--- EXERCISE BRIEF ---
Retype exactly the lines from the one that contains "komplentnym napędem." through the final line of the material below, and add nothing else.

=== Begin Enclosure ===

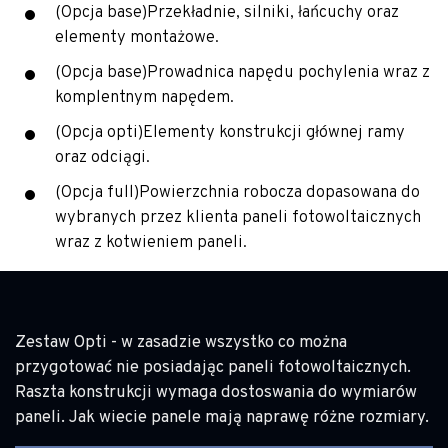
(Opcja base)Przekładnie, silniki, łańcuchy oraz
elementy montażowe.
(Opcja base)Prowadnica napędu pochylenia wraz z
komplentnym napędem.
(Opcja opti)Elementy konstrukcji głównej ramy
oraz odciągi.
(Opcja full)Powierzchnia robocza dopasowana do
wybranych przez klienta paneli fotowoltaicznych
wraz z kotwieniem paneli.
Zestaw Opti - w zasadzie wszystko co można
przygotować nie posiadając paneli fotowoltaicznych.
Raszta konstrukcji wymaga dostoswania do wymiarów
paneli. Jak wiecie panele mają naprawę różne rozmiary.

=== End Enclosure ===

--- COMPLETED EXERCISE ---
komplentnym napędem.
(Opcja opti)Elementy konstrukcji głównej ramy
oraz odciągi.
(Opcja full)Powierzchnia robocza dopasowana do
wybranych przez klienta paneli fotowoltaicznych
wraz z kotwieniem paneli.
Zestaw Opti - w zasadzie wszystko co można
przygotować nie posiadając paneli fotowoltaicznych.
Raszta konstrukcji wymaga dostoswania do wymiarów
paneli. Jak wiecie panele mają naprawę różne rozmiary.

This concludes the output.